While McLachlan hurtles toward certain fame, she’s also battling conflicting emotions as her private and public lives become blurred. “Sometimes I think I want to have two lives,” she says. “That way I could take my performing hat off and walk down the street and just be me again. But you can’t do that. You become public property in a sense and it’s something that I personally just have to deal with. I can’t say no, that’s my problem.”
As a truly nice person with no “star” attitude at all, McLachlan just doesn’t fit in sometimes. She is constantly trying to train herself to be guarded but she is finding it slow going.
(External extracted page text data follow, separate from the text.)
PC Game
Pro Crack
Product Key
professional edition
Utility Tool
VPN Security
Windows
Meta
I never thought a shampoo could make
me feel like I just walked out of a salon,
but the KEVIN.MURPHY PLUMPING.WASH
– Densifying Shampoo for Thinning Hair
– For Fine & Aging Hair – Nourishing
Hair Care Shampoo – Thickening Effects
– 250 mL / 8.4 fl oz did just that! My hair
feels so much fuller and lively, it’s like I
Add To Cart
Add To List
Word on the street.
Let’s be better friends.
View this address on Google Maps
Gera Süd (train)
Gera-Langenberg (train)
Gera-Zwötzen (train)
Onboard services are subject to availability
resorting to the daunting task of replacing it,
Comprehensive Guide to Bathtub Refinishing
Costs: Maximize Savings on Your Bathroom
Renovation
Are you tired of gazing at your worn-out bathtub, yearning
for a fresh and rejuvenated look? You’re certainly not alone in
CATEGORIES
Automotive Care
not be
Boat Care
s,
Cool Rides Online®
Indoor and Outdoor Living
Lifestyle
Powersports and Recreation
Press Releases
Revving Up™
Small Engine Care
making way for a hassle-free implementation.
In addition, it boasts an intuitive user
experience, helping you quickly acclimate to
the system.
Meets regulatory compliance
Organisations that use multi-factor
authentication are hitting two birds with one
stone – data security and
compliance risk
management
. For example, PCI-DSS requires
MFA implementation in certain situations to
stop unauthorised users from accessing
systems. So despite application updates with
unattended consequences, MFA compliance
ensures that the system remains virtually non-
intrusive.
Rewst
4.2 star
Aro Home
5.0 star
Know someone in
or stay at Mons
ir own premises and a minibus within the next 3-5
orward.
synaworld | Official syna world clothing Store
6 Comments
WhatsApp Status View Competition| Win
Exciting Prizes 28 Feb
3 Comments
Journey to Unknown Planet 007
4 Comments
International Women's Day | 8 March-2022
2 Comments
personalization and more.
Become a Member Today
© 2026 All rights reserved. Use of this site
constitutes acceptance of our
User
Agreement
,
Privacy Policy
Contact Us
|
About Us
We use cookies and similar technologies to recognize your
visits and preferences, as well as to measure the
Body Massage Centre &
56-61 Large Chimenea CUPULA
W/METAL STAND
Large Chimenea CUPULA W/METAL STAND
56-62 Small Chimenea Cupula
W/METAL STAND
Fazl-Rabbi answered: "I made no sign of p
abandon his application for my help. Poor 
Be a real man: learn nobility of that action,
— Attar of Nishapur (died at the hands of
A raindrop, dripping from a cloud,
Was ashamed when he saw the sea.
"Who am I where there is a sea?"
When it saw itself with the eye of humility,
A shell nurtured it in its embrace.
It’s weird,” she reflects, “you have all this responsibility. This one time I was at a store and about 10 people had come up to ask for autographs. It was at a point in my life where I was feeling pretty low about myself. Everybody was telling me how awesome I was and I was like, ‘What are you saying? I suck!’ Anyway, this one girl comes up and and asks if I’m Sarah McLachlan and I said no. Her face fell. She just looked at me like, ‘You bitch! You’re so cruel.’ I ruined her day and I just felt so shitty.”
McLachlan remembers a time — she was on the Ralph Benmergui show in 1993 — when she received the same kind of treatment from a notoriously attitude – imbued artist with whom she shared the stage that night.
I went up to to say hi,” recalls McLachlan, “and she didn’t know who I was. Which is a terrible thing because it shouldn’t have mattered. She was quite rude to me actually. But afterwards she came up and said, ‘That was great. I didn’t recognize you before the show.'”
Like many Canadian artists, McLachlan mourns the passing of the Benmergui show: “I was sad when it was over. It was one of the only shows that showcased Canadian music.” She’s also less than enthralled by the unimaginative state of Canadian radio. “Bless Canadian content and the CBC,” she says, “because they’ve been incredibly supportive of me. I didn’t get much radio play until this album. I guess the new American formats like triple A and modern rock are just more open ended.”
McLachlan also blames the radio industry as a whole for many of the prevailing attitudes toward women artists. “Radio — and I can say this with authority — is pretty misogynist,” states the singer. “I went through quite a period of self – loathing for being nice to these people who, in other situations, I’d probably tell to f’Symbol not transcribed’*** off. But I have to reconcile myself to that.”
McLachlan has tried to fight sexism with the tools available to her, like her videos. The promo clip for “Possession” (recently nominated for three MTV video awards) is replete with witches, Salomes and other female archetypes.
It’s a reaction to the totally sexist videos most men produce and it was also a reaction to the song itself,” she says. “Without being too literal, I was trying to find a different angle, like different archetypes through historical references of famous paintings. It’s the way people look at a picture and develop a whole belief on who you are and what you are and it’s so false. In this I’m saying ‘Hey! We’re much more than that two dimensional picture.’ All women possess all the archetypes, we’re not just one or the other.”
Avoiding the concrete, willfully obtuse and cautious about fame, McLachlan is well – equipped to deal with the celebrity pedestal while remaining genuine.
I just don’t understand how people recognize me,” she scoffs. “I’ll have hair in my face, I’ll have a hat on and people will still recognize me!”